After a year in the Juvenile Detention Center and nine subsequent months in the Young Men About Change facility, I drove to pick up Juan. He had received that sentence from the judge instead of adult prison. It was a pure gift of grace with his record and offense and he knew it. Every visit we would sketch and chat while he ate hot fries chips, candy, Dr. Pepper and whatever else I had learned were his favorites from the vending machine. That’s what knowing someone means. It means you know that they like hot chips over salt and vinegar, Dr.

Pepper over Coke. He loves drawing, and as we sketched, we dreamed of the new man that was to be Juan. How the old had passed away with all of the bad influences, bad habits, bad choices. We had a plan. And we had a covenant. He asked me if I would always be his mentor. I said yes. He wanted to know about when I grew old. I said I was already pretty old, but the answer was again yes.
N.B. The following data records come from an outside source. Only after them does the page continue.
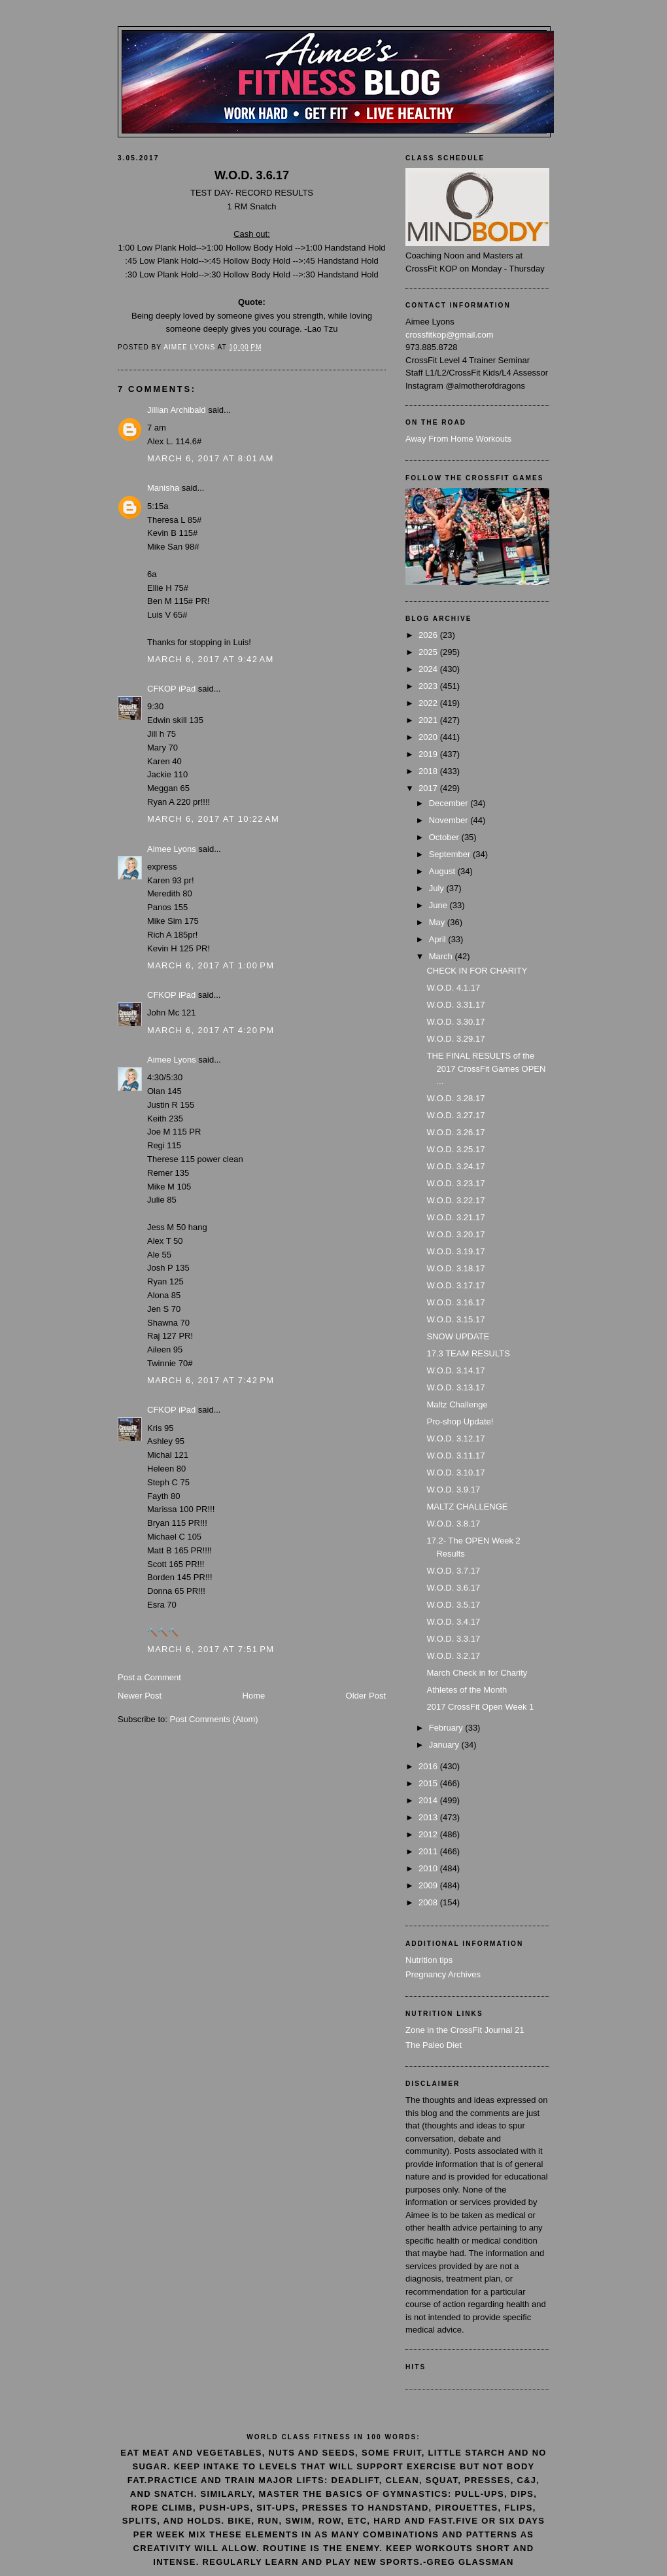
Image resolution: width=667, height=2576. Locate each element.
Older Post (366, 1696)
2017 (429, 788)
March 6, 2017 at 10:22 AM (213, 819)
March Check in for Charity (476, 1673)
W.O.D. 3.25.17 (455, 1149)
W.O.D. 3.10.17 (455, 1472)
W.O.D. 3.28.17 (455, 1098)
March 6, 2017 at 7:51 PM (210, 1649)
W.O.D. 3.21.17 (455, 1217)
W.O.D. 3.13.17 (455, 1387)
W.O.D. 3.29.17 (455, 1039)
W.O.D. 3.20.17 (455, 1234)
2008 (429, 1902)
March (442, 956)
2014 (429, 1800)
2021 (429, 720)
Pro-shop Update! (459, 1421)
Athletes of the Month (466, 1690)
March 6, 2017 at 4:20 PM (210, 1030)
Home (254, 1696)
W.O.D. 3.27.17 (455, 1115)
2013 (429, 1817)
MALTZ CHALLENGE (466, 1506)
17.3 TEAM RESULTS (467, 1353)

He asked about when I was really, really old and couldn’t get out. I said that then it would be his turn. He would need to visit me since I would be “locked up.” And not only did I want a visit, I requested that he bring me a good coffee. We had each other’s backs. And then he disappeared.

“You don’t really keep vigil,” says Father Greg Boyle, author of Tattoos on the Heart. “It keeps you suspended in awkward silence and dead air—desperate for anything at all to stir some hope out of these murky waters and make things vital again.” I had searched for Juan. I had texted his phone. Then his mom’s phone. Then his sister’s phone. The reVision case worker re-visited his

apartment, again and again until it became apparent that his family had moved. I prayed and would not give up. I searched the internet to see if he was arrested. I waited. I kept eyeing the Ebenezer of hope that was the praying hands sketch he drew for me. And then, just like that, he appeared in my messenger. And we begin again.

Perhaps he’s ready for a change after going down the same old wrong path this year. Perhaps he yearns for his life to matter to someone. Above all, I know that he wants to be loved. And I will love him. That’s my half of the covenant. I know that just as well as I know he like hot chips.